They lived like prisoners, not venturing outside their abode. They had divided their duties and performed them regularly. Ulrich Kunsi undertook the scouring, washing, and everything that belonged to cleanliness. He also chopped up the wood, while Gaspard Hari did the cooking and attended to the fire. Their regular and monotonous work was relieved by long games at cards or dice, but they never quarreled, and were always calm and placid. They were never even impatient or ill-humored, nor did they ever use hard words, for they had laid in a stock of patience for this wintering on the top of the mountain.
Sometimes old Gaspard took his rifle and went after chamois, and occasionally killed one. Then there was a feast in the inn at Schwarenbach, and they reveled in fresh meat. One morning he went out as usual. The thermometer outside marked eighteen degrees of frost, and as the sun had not yet risen, the hunter hoped to surprise the animals at the approaches to the Wildstrubel. Ulrich, being alone, remained in bed until ten o'clock. He was of a sleepy nature, but would not have dared to give way like that to his inclination in the presence of the old guide, who was ever an early riser. He breakfasted leisurely with Sam, who also spent his days and nights in sleeping in front of the fire; then he felt low-spirited and even frightened at the solitude, and was seized by a longing for his daily game of cards, as one is by the domination of an invincible habit. So he went out to meet his companion, who was to return at four o'clock.
The snow had leveled the whole deep valley, filled up the crevasses, obliterated all signs of the two lakes and covered the rocks, so that between the high summits there was nothing but an immense, white, regular, dazzling, and frozen surface. For three weeks, Ulrich had not been to the edge of the precipice, from which he had looked down on to the village, and he wanted to go there before climbing the slopes which led to the Wildstrubel. Loeche was now covered by the snow, and the houses could scarcely be distinguished, hidden as they were by that white cloak.
Turning to the right, Ulrich reached the Lammern glacier. He strode along with a mountaineer's long swinging pace, striking the snow, which was as hard as a rock, with his iron-shod stick, and with piercing eyes looking for the little black, moving speck in the distance, on that enormous, white expanse.
When he reached the end of the glacier he stopped, and asked himself whether the old man had taken that road, and then he began to walk along the moraines with rapid and uneasy steps. The day was declining; the snow was assuming a rosy tint, and a dry, frozen wind blew in rough gusts over its crystal surface. Ulrich uttered a long, shrill, vibrating call. His voice sped through the deathlike silence in which the mountains were sleeping; it reached into the distance, over the profound and motionless waves of glacial foam, like the cry of a bird over the waves of the sea; then it died away and nothing answered him.
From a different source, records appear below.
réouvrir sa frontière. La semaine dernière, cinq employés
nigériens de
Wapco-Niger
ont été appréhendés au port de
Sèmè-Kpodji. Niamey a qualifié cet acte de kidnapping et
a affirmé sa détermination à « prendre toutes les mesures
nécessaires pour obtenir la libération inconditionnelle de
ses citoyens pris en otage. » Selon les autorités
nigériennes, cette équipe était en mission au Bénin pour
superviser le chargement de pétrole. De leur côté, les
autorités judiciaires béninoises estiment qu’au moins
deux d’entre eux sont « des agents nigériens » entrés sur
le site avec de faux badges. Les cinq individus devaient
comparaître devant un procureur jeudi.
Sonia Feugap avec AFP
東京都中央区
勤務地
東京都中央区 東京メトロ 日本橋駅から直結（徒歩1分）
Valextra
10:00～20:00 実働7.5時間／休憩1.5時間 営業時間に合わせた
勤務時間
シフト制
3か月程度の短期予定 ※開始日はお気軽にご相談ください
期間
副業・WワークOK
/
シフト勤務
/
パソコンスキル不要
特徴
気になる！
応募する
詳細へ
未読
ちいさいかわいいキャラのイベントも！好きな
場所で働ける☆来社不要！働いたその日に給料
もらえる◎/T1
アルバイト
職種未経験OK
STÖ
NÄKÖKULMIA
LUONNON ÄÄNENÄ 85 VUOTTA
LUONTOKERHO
He started off again. The sun had sunk behind the mountain tops, which still were purpled with the reflection from the heavens; but the depths of the valley were becoming gray, and suddenly the young man felt frightened. It seemed to him as if the silence, the cold, the solitude, the wintry death of these mountains were taking possession of him, were stopping and freezing his blood, making his limbs grow stiff, and turning him into a motionless and frozen object; and he began to run rapidly toward the dwelling. The old man, he thought, would have returned during his absence. He had probably taken another road; and would, no doubt, be sitting before the fire, with a dead chamois at his feet.
He soon came in sight of the inn, but no smoke rose from it. Ulrich ran faster. Opening the door he met Sam who ran up to him to greet him, but Gaspard Hari had not returned. Kunsi, in his alarm, turned round suddenly, as if he had expected to find his comrade hidden in a corner. Then he relighted the fire and made the soup; hoping every moment to see the old man come in. From time to time he went out to see if Gaspard were not in sight. It was night now, that wan night of the mountain, a livid night, with the crescent moon, yellow and dim, just disappearing behind the mountain tops, and shining faintly on the edge of the horizon.
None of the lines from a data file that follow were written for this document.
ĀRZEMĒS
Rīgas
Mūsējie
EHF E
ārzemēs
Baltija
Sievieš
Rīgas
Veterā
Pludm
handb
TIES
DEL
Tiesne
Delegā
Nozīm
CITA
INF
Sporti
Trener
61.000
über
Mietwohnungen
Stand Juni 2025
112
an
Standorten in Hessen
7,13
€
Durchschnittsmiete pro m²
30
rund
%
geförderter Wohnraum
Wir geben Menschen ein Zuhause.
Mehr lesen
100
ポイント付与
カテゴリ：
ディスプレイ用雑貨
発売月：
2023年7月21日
Then the young man went in and sat down to warm his hands and feet, while he pictured to himself every possible sort of accident. Gaspard might have broken a leg, have fallen into a crevasse, have taken a false step and dislocated his ankle. Perhaps he was lying on the snow, overcome and stiff with the cold, in agony of mind, lost and perhaps shouting for help, calling with all his might, in the silence of the night.
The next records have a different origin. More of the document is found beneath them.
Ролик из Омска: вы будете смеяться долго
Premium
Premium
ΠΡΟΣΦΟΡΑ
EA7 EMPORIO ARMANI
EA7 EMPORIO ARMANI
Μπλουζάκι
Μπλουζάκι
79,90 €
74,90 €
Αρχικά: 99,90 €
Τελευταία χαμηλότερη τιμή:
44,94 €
But where? The mountain was so vast, so rugged, so dangerous in places, especially at that time of the year, that it would have required ten or twenty guides walking for a week in all directions, to find a man in that immense space. Ulrich Kunsi, however, made up his mind to set out with Sam, if Gaspard did not return by one in the morning; and he made his preparations.
He put provisions for two days into a bag, took his steel climbing-irons, tied a long, thin, strong rope round his waist and looked to see that his iron-shod stick and his ax, which served to cut steps in the ice, were in order. Then he waited. The fire was burning on the hearth, the great dog was snoring in front of it, and the clock was ticking in its case of resounding wood, as regularly as a heart beating.